» **What to produce**:
Restate the records in full and exactly, with no images included.

» **Source data**:
★ ★ ★ ★ ★ ★ ★
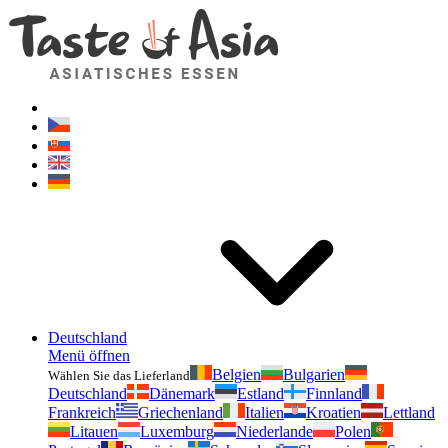
Geschmackvonasien.de
Zögern Sie nicht zu fragen. Ich bin für Sie da!
Deutschland
Menü öffnen
Belgien
Bulgarien
Wählen Sie das Lieferland
Deutschland
Dänemark
Estland
Finnland
Frankreich
Griechenland
Italien
Kroatien
Lettland
Litauen
Luxemburg
Niederlande
Polen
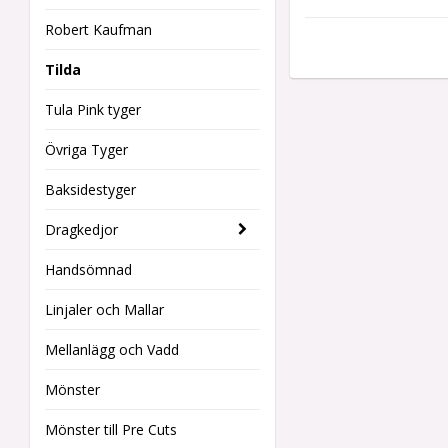
Robert Kaufman
Tilda
Tula Pink tyger
Övriga Tyger
Baksidestyger
Dragkedjor
Handsömnad
Linjaler och Mallar
Mellanlägg och Vadd
Mönster
Mönster till Pre Cuts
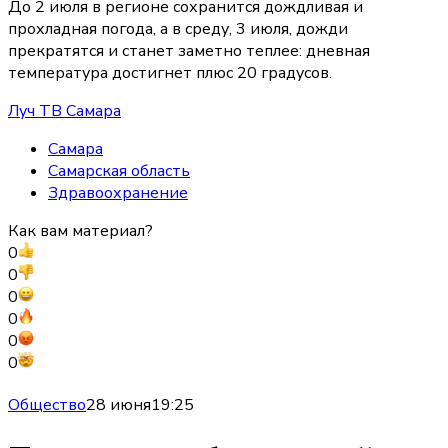
До 2 июля в регионе сохранится дождливая и
прохладная погода, а в среду, 3 июля, дожди
прекратятся и станет заметно теплее: дневная
температура достигнет плюс 20 градусов.
Луч ТВ Самара
Самара
Самарская область
Здравоохранение
Как вам материал?
0
0
0
0
0
0
Общество
28 июня
19:25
★ ★ ★ ★ ★ ★ ★
» **Worked solution**:
Geschmackvonasien.de
Zögern Sie nicht zu fragen. Ich bin für Sie da!
Deutschland
Menü öffnen
Belgien
Bulgarien
Wählen Sie das Lieferland
Deutschland
Dänemark
Estland
Finnland
Frankreich
Griechenland
Italien
Kroatien
Lettland
Litauen
Luxemburg
Niederlande
Polen
Robert Kaufman
Tilda
Tula Pink tyger
Övriga Tyger
Baksidestyger
Dragkedjor
Handsömnad
Linjaler och Mallar
Mellanlägg och Vadd
Mönster
Mönster till Pre Cuts
До 2 июля в регионе сохранится дождливая и
прохладная погода, а в среду, 3 июля, дожди
прекратятся и станет заметно теплее: дневная
температура достигнет плюс 20 градусов.
Луч ТВ Самара
Самара
Самарская область
Здравоохранение
Как вам материал?
0
0
0
0
0
0
Общество
28 июня
19:25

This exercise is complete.